━━ THE DATA
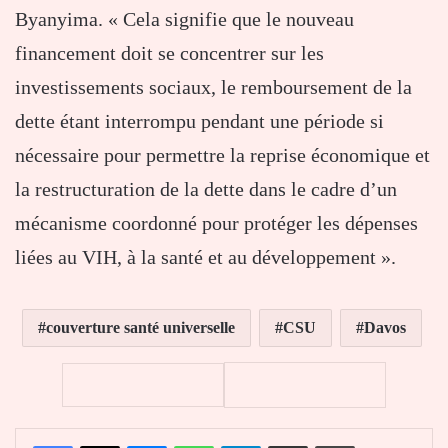
Byanyima. « Cela signifie que le nouveau
financement doit se concentrer sur les
investissements sociaux, le remboursement de la
dette étant interrompu pendant une période si
nécessaire pour permettre la reprise économique et
la restructuration de la dette dans le cadre d’un
mécanisme coordonné pour protéger les dépenses
liées au VIH, à la santé et au développement ».
couverture santé universelle
CSU
Davos
Facebook
X
Messenger
WhatsApp
Telegram
Partager par email
Imprimer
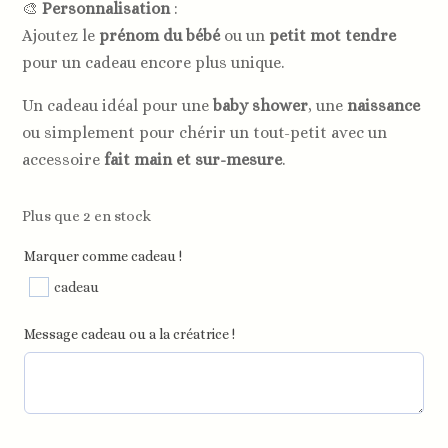
🎨
Personnalisation
:
Ajoutez le
prénom du bébé
ou un
petit mot tendre
pour un cadeau encore plus unique.
Un cadeau idéal pour une
baby shower
, une
naissance
ou simplement pour chérir un tout-petit avec un
accessoire
fait main et sur-mesure
.
Plus que 2 en stock
Marquer comme cadeau !
cadeau
Message cadeau ou a la créatrice !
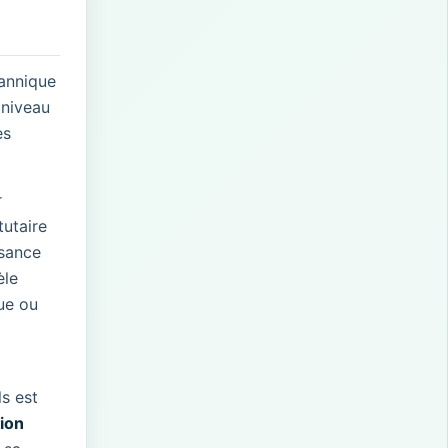
tannique
 niveau
es
r
tutaire
ssance
èle
que ou
s est
ion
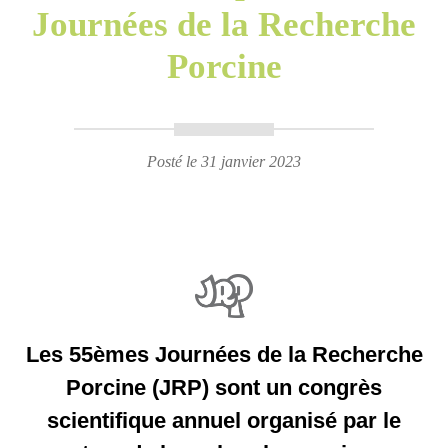
Journées de la Recherche
Porcine
Posté le 31 janvier 2023
Les 55èmes Journées de la Recherche
Porcine (JRP) sont un congrès
scientifique annuel organisé par le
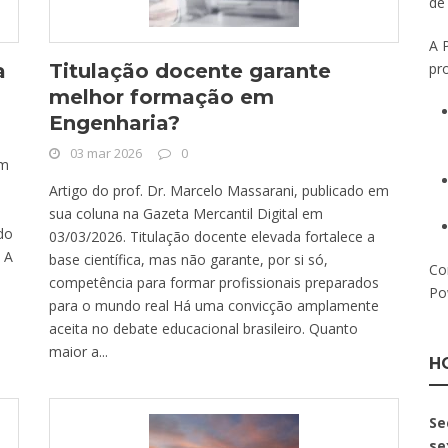
de
A 
pr
a
Titulação docente garante
melhor formação em
Engenharia?
03 mar 2026
0
em
Artigo do prof. Dr. Marcelo Massarani, publicado em
sua coluna na Gazeta Mercantil Digital em
do
03/03/2026. Titulação docente elevada fortalece a
s A
base científica, mas não garante, por si só,
Co
competência para formar profissionais preparados
Po
para o mundo real Há uma convicção amplamente
aceita no debate educacional brasileiro. Quanto
maior a...
H
Se
se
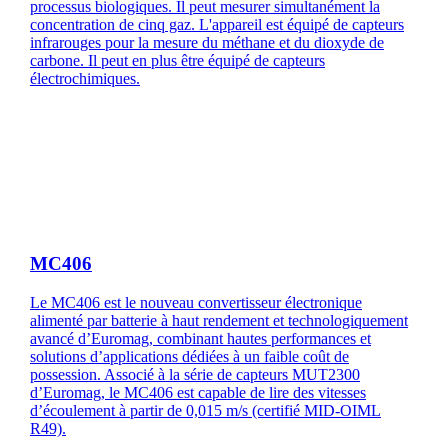
processus biologiques. Il peut mesurer simultanément la
concentration de cinq gaz. L'appareil est équipé de capteurs
infrarouges pour la mesure du méthane et du dioxyde de
carbone. Il peut en plus être équipé de capteurs
électrochimiques.
MC406
Le MC406 est le nouveau convertisseur électronique
alimenté par batterie à haut rendement et technologiquement
avancé d’Euromag, combinant hautes performances et
solutions d’applications dédiées à un faible coût de
possession. Associé à la série de capteurs MUT2300
d’Euromag, le MC406 est capable de lire des vitesses
d’écoulement à partir de 0,015 m/s (certifié MID-OIML
R49).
━━━━
Where a line above contains the string "docente", copy that line.

Titulação docente garante
03/03/2026. Titulação docente elevada fortalece a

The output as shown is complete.